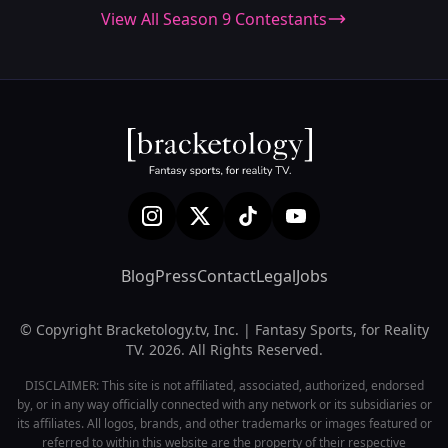
View All Season 9 Contestants
Blog
Press
Contact
Legal
Jobs
© Copyright Bracketology.tv, Inc. | Fantasy Sports, for Reality
TV. 2026. All Rights Reserved.
DISCLAIMER: This site is not affiliated, associated, authorized, endorsed
by, or in any way officially connected with any network or its subsidiaries or
its affiliates. All logos, brands, and other trademarks or images featured or
referred to within this website are the property of their respective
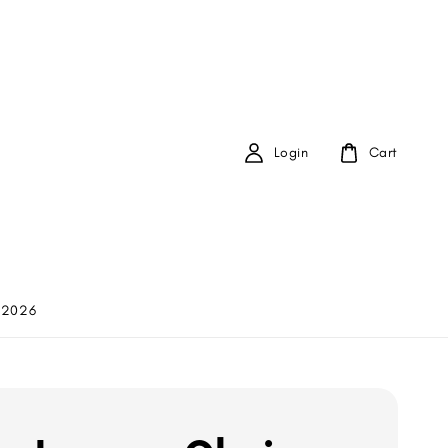
Login
Cart
 2026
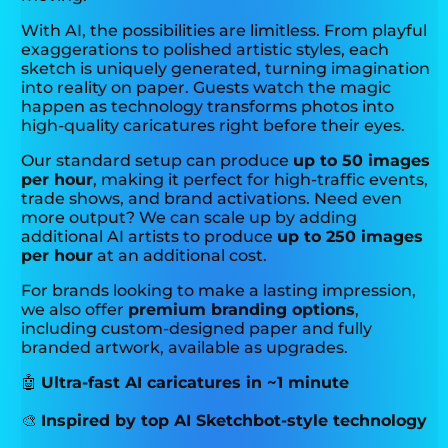
With AI, the possibilities are limitless. From playful
exaggerations to polished artistic styles, each
sketch is uniquely generated, turning imagination
into reality on paper. Guests watch the magic
happen as technology transforms photos into
high-quality caricatures right before their eyes.
Our standard setup can produce
up to 50 images
per hour
, making it perfect for high-traffic events,
trade shows, and brand activations. Need even
more output? We can scale up by adding
additional AI artists to produce
up to 250 images
per hour
at an additional cost.
For brands looking to make a lasting impression,
we also offer
premium branding options
,
including custom-designed paper and fully
branded artwork, available as upgrades.
🤖
Ultra-fast AI caricatures in ~1 minute
🎨
Inspired by top AI Sketchbot-style technology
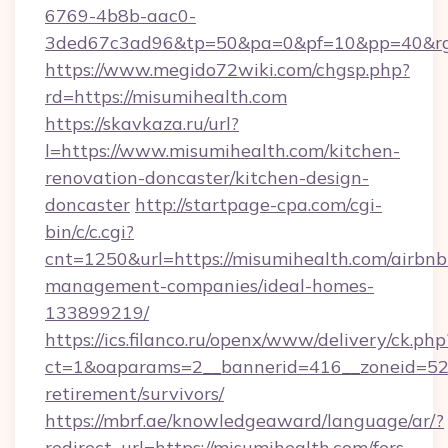
6769-4b8b-aac0-
3ded67c3ad96&tp=50&pa=0&pf=10&pp=40&rg=
https://www.megido72wiki.com/chgsp.php?
rd=https://misumihealth.com
https://skavkaza.ru/url?
l=https://www.misumihealth.com/kitchen-
renovation-doncaster/kitchen-design-
doncaster
http://startpage-cpa.com/cgi-
bin/c/c.cgi?
cnt=1250&url=https://misumihealth.com/airbnb
management-companies/ideal-homes-
133899219/
https://ics.filanco.ru/openx/www/delivery/ck.php
ct=1&oaparams=2__bannerid=416__zoneid=52_
retirement/survivors/
https://mbrf.ae/knowledgeaward/language/ar/?
redirect_url=https://misumihealth.com/fers-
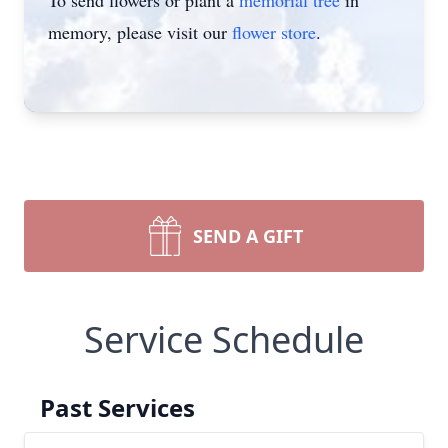
To send flowers or plant a
memorial tree
in
memory, please visit our
flower store
.
SEND A GIFT
Service Schedule
Past Services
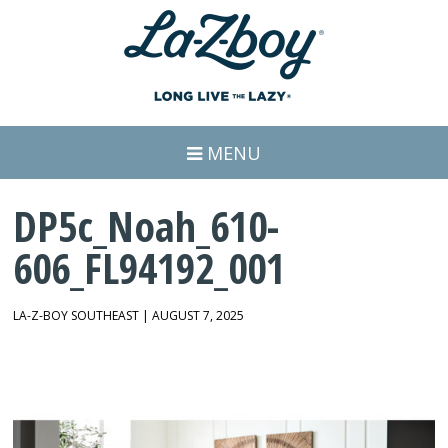
MENU
DP5c_Noah_610-
606_FL94192_001
LA-Z-BOY SOUTHEAST | AUGUST 7, 2025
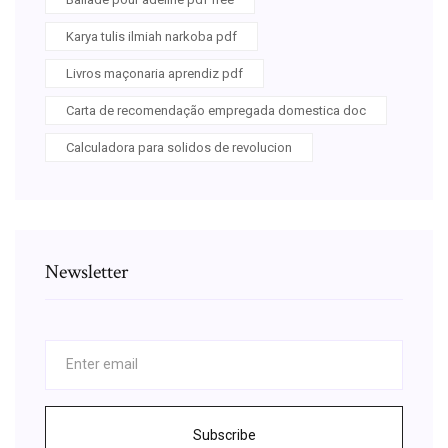
Karya tulis ilmiah narkoba pdf
Livros maçonaria aprendiz pdf
Carta de recomendação empregada domestica doc
Calculadora para solidos de revolucion
Newsletter
Subscribe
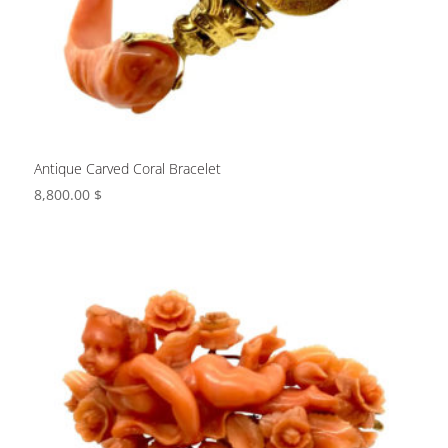
Antique Carved Coral Bracelet
8,800.00
$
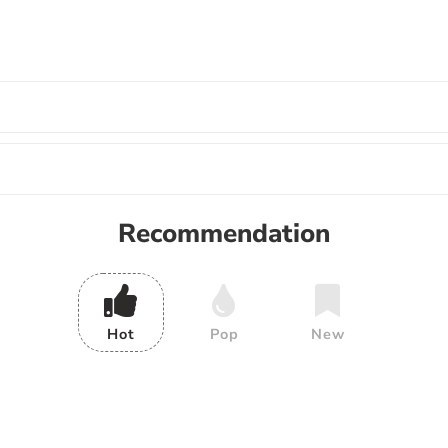
Recommendation
Hot
Pop
New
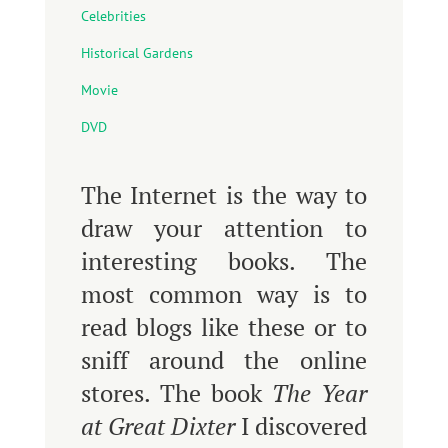
Celebrities
Historical Gardens
Movie
DVD
The Internet is the way to
draw your attention to
interesting books. The
most common way is to
read blogs like these or to
sniff around the online
stores. The book
The Year
at Great Dixter
I discovered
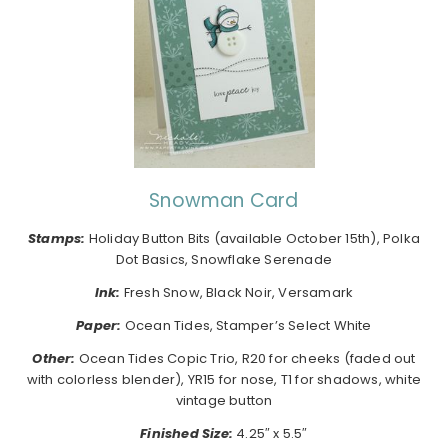
Snowman Card
Stamps:
Holiday Button Bits (available October 15th), Polka
Dot Basics, Snowflake Serenade
Ink:
Fresh Snow, Black Noir, Versamark
Paper:
Ocean Tides, Stamper’s Select White
Other:
Ocean Tides Copic Trio, R20 for cheeks (faded out
with colorless blender), YR15 for nose, T1 for shadows, white
vintage button
Finished Size:
4.25″ x 5.5″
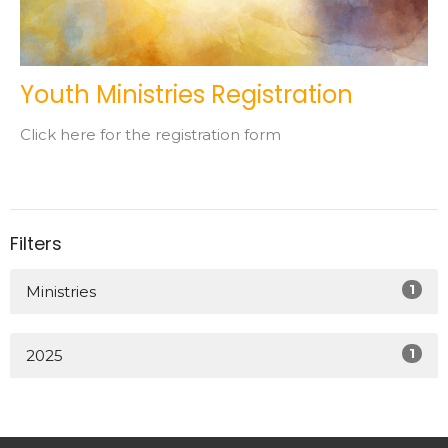
Youth Ministries Registration
Click here for the registration form
Filters
1
Ministries
1
2025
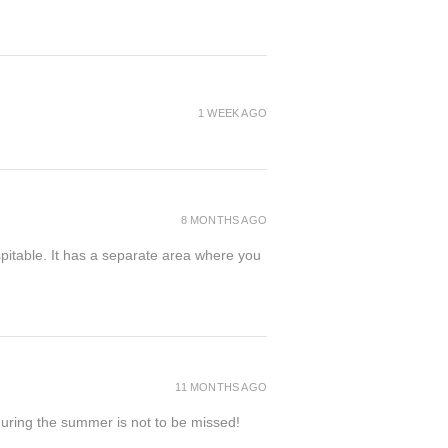
1 WEEK AGO
8 MONTHS AGO
spitable. It has a separate area where you
11 MONTHS AGO
 during the summer is not to be missed!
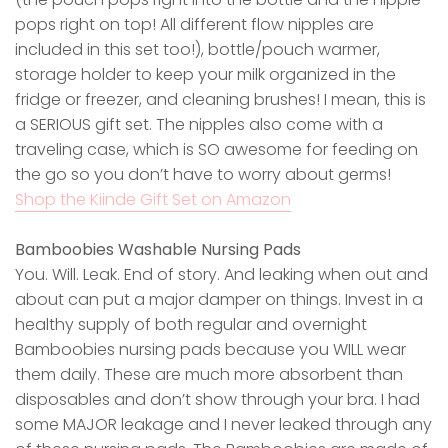
pops right on top! All different flow nipples are
included in this set too!), bottle/pouch warmer,
storage holder to keep your milk organized in the
fridge or freezer, and cleaning brushes! I mean, this is
a SERIOUS gift set. The nipples also come with a
traveling case, which is SO awesome for feeding on
the go so you don’t have to worry about germs!
Shop the Kiinde Gift Set on Amazon
Bamboobies Washable Nursing Pads
You. Will. Leak. End of story. And leaking when out and
about can put a major damper on things. Invest in a
healthy supply of both regular and overnight
Bamboobies nursing pads because you WILL wear
them daily. These are much more absorbent than
disposables and don’t show through your bra. I had
some MAJOR leakage and I never leaked through any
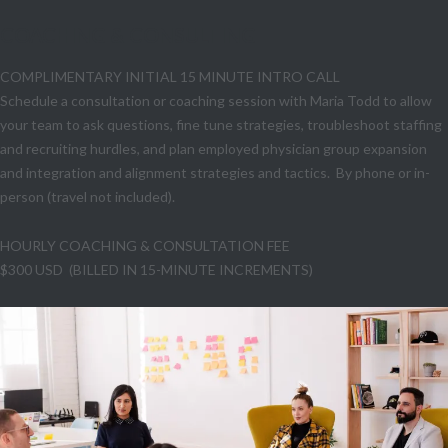
COACHING & CONSULTING
COMPLIMENTARY INITIAL 15 MINUTE INTRO CALL
Schedule a consultation or coaching session with Maria Todd to allow
your team to ask questions, fine tune strategies, troubleshoot staffing
and recruiting hurdles, and plan employed physician group expansion
and integration and alignment strategies and tactics. By phone or in-
person (travel not included).
HOURLY COACHING & CONSULTATION FEE
$300 USD (BILLED IN 15-MINUTE INCREMENTS)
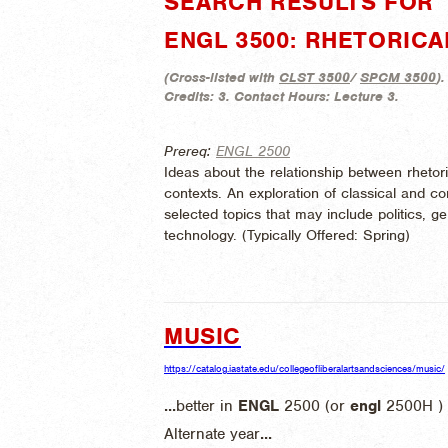
SEARCH RESULTS FOR "
ENGL 3500: RHETORICA
(
Cross-listed with
CLST 3500
/
SPCM 3500
).
Credits:
3.
Contact Hours:
Lecture 3.
Prereq:
ENGL 2500
Ideas about the relationship between rhetor
contexts. An exploration of classical and con
selected topics that may include politics, ge
technology. (
Typically Offered:
Spring)
MUSIC
https://catalog.iastate.edu/collegeofliberalartsandsciences/music/
...
better in
ENGL
2500 (or
engl
2500H ) .
Alternate year
...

----------------

The task
All the lines above should be reproduced exactly, and none of the pictures.

Exercise output
View All Season 9 Contestants
Blog
Press
Contact
Legal
Jobs
© Copyright Bracketology.tv, Inc. | Fantasy Sports, for Reality
TV. 2026. All Rights Reserved.
DISCLAIMER: This site is not affiliated, associated, authorized, endorsed
by, or in any way officially connected with any network or its subsidiaries or
its affiliates. All logos, brands, and other trademarks or images featured or
referred to within this website are the property of their respective
Login
Cart
 2026
With AI, the possibilities are limitless. From playful
exaggerations to polished artistic styles, each
sketch is uniquely generated, turning imagination
into reality on paper. Guests watch the magic
happen as technology transforms photos into
high-quality caricatures right before their eyes.
Our standard setup can produce
up to 50 images
per hour
, making it perfect for high-traffic events,
trade shows, and brand activations. Need even
more output? We can scale up by adding
additional AI artists to produce
up to 250 images
per hour
at an additional cost.
For brands looking to make a lasting impression,
we also offer
premium branding options
,
including custom-designed paper and fully
branded artwork, available as upgrades.
🤖
Ultra-fast AI caricatures in ~1 minute
🎨
Inspired by top AI Sketchbot-style technology
6769-4b8b-aac0-
3ded67c3ad96&tp=50&pa=0&pf=10&pp=40&rg=
https://www.megido72wiki.com/chgsp.php?
rd=https://misumihealth.com
https://skavkaza.ru/url?
l=https://www.misumihealth.com/kitchen-
renovation-doncaster/kitchen-design-
doncaster
http://startpage-cpa.com/cgi-
bin/c/c.cgi?
cnt=1250&url=https://misumihealth.com/airbnb
management-companies/ideal-homes-
133899219/
https://ics.filanco.ru/openx/www/delivery/ck.php
ct=1&oaparams=2__bannerid=416__zoneid=52_
retirement/survivors/
https://mbrf.ae/knowledgeaward/language/ar/?
redirect_url=https://misumihealth.com/fers-
To send flowers or plant a
memorial tree
in
memory, please visit our
flower store
.
SEND A GIFT
Service Schedule
Past Services
MENU
DP5c_Noah_610-
606_FL94192_001
LA-Z-BOY SOUTHEAST | AUGUST 7, 2025
Karya tulis ilmiah narkoba pdf
Livros maçonaria aprendiz pdf
Carta de recomendação empregada domestica doc
Calculadora para solidos de revolucion
Newsletter
Subscribe
Antique Carved Coral Bracelet
8,800.00
$
Recommendation
Hot
Pop
New
Celebrities
Historical Gardens
Movie
DVD
The Internet is the way to
draw your attention to
interesting books. The
most common way is to
read blogs like these or to
sniff around the online
stores. The book
The Year
at Great Dixter
I discovered
Snowman Card
Stamps:
Holiday Button Bits (available October 15th), Polka
Dot Basics, Snowflake Serenade
Ink:
Fresh Snow, Black Noir, Versamark
Paper:
Ocean Tides, Stamper’s Select White
Other:
Ocean Tides Copic Trio, R20 for cheeks (faded out
with colorless blender), YR15 for nose, T1 for shadows, white
vintage button
Finished Size:
4.25″ x 5.5″
Youth Ministries Registration
Click here for the registration form
Filters
1
Ministries
1
2025
1 WEEK AGO
8 MONTHS AGO
spitable. It has a separate area where you
11 MONTHS AGO
 during the summer is not to be missed!
pops right on top! All different flow nipples are
included in this set too!), bottle/pouch warmer,
storage holder to keep your milk organized in the
fridge or freezer, and cleaning brushes! I mean, this is
a SERIOUS gift set. The nipples also come with a
traveling case, which is SO awesome for feeding on
the go so you don’t have to worry about germs!
Shop the Kiinde Gift Set on Amazon
Bamboobies Washable Nursing Pads
You. Will. Leak. End of story. And leaking when out and
about can put a major damper on things. Invest in a
healthy supply of both regular and overnight
Bamboobies nursing pads because you WILL wear
them daily. These are much more absorbent than
disposables and don’t show through your bra. I had
some MAJOR leakage and I never leaked through any
COACHING & CONSULTING
COMPLIMENTARY INITIAL 15 MINUTE INTRO CALL
Schedule a consultation or coaching session with Maria Todd to allow
your team to ask questions, fine tune strategies, troubleshoot staffing
and recruiting hurdles, and plan employed physician group expansion
and integration and alignment strategies and tactics. By phone or in-
person (travel not included).
HOURLY COACHING & CONSULTATION FEE
$300 USD (BILLED IN 15-MINUTE INCREMENTS)
SEARCH RESULTS FOR "
ENGL 3500: RHETORICA
(
Cross-listed with
CLST 3500
/
SPCM 3500
).
Credits:
3.
Contact Hours:
Lecture 3.
Prereq:
ENGL 2500
Ideas about the relationship between rhetor
contexts. An exploration of classical and con
selected topics that may include politics, ge
technology. (
Typically Offered:
Spring)
MUSIC
https://catalog.iastate.edu/collegeofliberalartsandsciences/music/
...
better in
ENGL
2500 (or
engl
2500H ) .
Alternate year
...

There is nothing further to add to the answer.